Each wire 34 preferably presents a substantially different (e.g.,
at least 15% greater or less than) diameter in comparison to each
of the remaining diameters. More preferably, each diameter is at
least 20%, and most preferably 25%, greater or less than each of
the remaining diameters. For example, where a first wire presents a
1.2 mm diameter, a second wire preferably presents a diameter not
less than 1.4 mm, and a third wire preferably presents a diameter
not greater than 0.9 mm.
[0033] Each wire 34 preferably presents a substantially different
composition, so as to provide increased flexibility and variety of
application, wherein the term "substantially different composition"
shall encompass functionally non-equivalent material constituencies
in the context of GMAW. The wire compositions are preferably
selected so as to provide an operator with differing alternatives
and the ability to change the mechanical properties of the weld
joint. More particularly, the preferred wires 34 are formed of
substantially differing compositions, such that each wire 34
presents a different tensile (or shearing) strength, which presents
the system 10 with variety of material selection for providing
desired joint strengths. The preferred wires 34 may be formed of
substantially differing compositions, such that each wire presents
a different fluidity (or dynamic viscosity) when molten. This
presents the system 10 with a variety of material selection to
shape and control the weld pool 17 (FIG. 2). More preferably, each
wire presents a fluidity at least 25% greater or less than that of
each of the other wires 34. Finally, the preferred wires 34 may
also be formed of substantially differing compositions, such that
each wire 34 presents a different interstitial or molecular force,
such as metallic bond, ionic bond, electromagnetic, or cohesive
force when molten. With regards to cohesion, for example, it is
appreciated that the wire composition presenting the highest
cohesive force (i.e., surface tension) may be utilized to minimize
spatter during arc initiation, as such material is more likely to
maintain its integrity.
[0034] In another aspect of the invention, the system 10 is
configured to present differing wire feed rates, and more
preferably each feed rate is individually controllable, so as to be
separately adjusted. To that end, the system 10 further includes at
least one advancing mechanism 36 drivenly coupled to each of the
wire feeds 20 (FIG. 5). More preferably, a plurality of
independently operable mechanisms 36 having separate motors 38 are
drivenly coupled to an equal plurality of feeds 20, wherein each
mechanism 36 engages only one feed 20. Finally, as is known in the
art, each feed 20 further includes a rotatable wire reel 40 that
stores a wound separate one of the wires 34, and is drivenly
rotated by a respective mechanism 36.
[0035] Variability of feed rate may be provided, for example, by
altering the power input to the mechanisms 36, as is also known in
the art. For example, as diagrammatically shown in FIG. 4, a
plurality of potentiometers 42 may be intermediately posed between
a power source 43 and the motors 38 to effect variable motor
output. The potentiometers 42 are incrementally, and more
preferably, slidably adjustable.
[0036] Thus, it is appreciated that a preferred embodiment of the
system 10 contemplates utilizing a plurality of conventional wire
feed mechanisms 36 to drive an equal plurality of feeds 20, wherein
each mechanism 36 is configured to advance a respective wire
segment 34 to the inventive contact tip 32. Alternatively, however,
a singular drive mechanism 36 may be used to drive the feeds 20.

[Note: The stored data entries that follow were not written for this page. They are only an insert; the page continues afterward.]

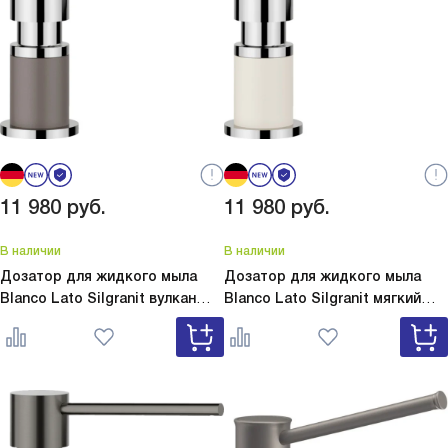
11 980
руб.
11 980
руб.
В наличии
В наличии
Дозатор для жидкого мыла
Дозатор для жидкого мыла
Blanco Lato Silgranit вулкан
Blanco Lato Silgranit мягкий
серый
Lato Silgranit вулкан
белый
Lato Silgranit мягкий
серый 526954
белый 526955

For example, the mechanisms 36 may include a clutch 44 configured
to selectively cause a singular motor 38 and input drive shaft 46
to engage and disengage a respective reel 40. FIG. 6 generally
depicts an input shaft and clutch assembly engaging a plurality of
three wire feed reels 40, wherein the outer two reels are engaged
and the middle reel is disengaged.
[0037] As shown in FIG. 7, the singular mechanism 36 may be coupled
with a complex transmission (e.g., gear box) 48 configured to
selectively and adjustably engage the wire feeds 20. In this
configuration, the input shaft 46 drives the transmission 48, so as
to produce the intended output. In the exemplary transmission 48
shown in FIG. 7, a series of bevel gears 50 and magnetic relays 52
for switching are employed to effect selective rotational
translation. In FIG. 7, two of three reels 40 are engaged to and
being driven by shaft 46 through the transmission 48. In a further
alternative configured to provide even greater adjustability, a
plurality of differing drive mechanisms 36 and at least one
transmission 48 may be cooperatively configured, such that each of
the mechanisms 36 are able to selectively engage each of the feeds
20.
[0038] Finally, each of the preferred drive mechanisms 36 further
include a set of vertically stacked rollers 54 (FIG. 5). As is
known in the art, the rollers 54 are cooperatively sized and
configured to grip and further advance the wires 34, so as to guide
them into the openings 22.
[0039] In a preferred embodiment, the system 10 also includes a
controller 56 (FIG. 5) communicatively coupled to the mechanisms 36
and torch 12. The controller 56 is programmably configured to
autonomously actuate each of the mechanisms 36 separately, modify
their respective feed rates, and actuate the torch 12 after
confirming proper wire feeding. The preferred controller 56 is
therefore configured to receive input, and cause the feed rates to
be adjusted based on the input. In this regard, the preferred
system 10 further includes sensory technology for determining
application characteristics. For example, a first sensor 58 (FIG.
5), operable to detect the actual motion of a wire 34, may be
positioned near the exit of each reel 40, so that the sensor 58 is
able to detect the end of the respective wire 34 and then alert the
controller 56 to terminate the welding process.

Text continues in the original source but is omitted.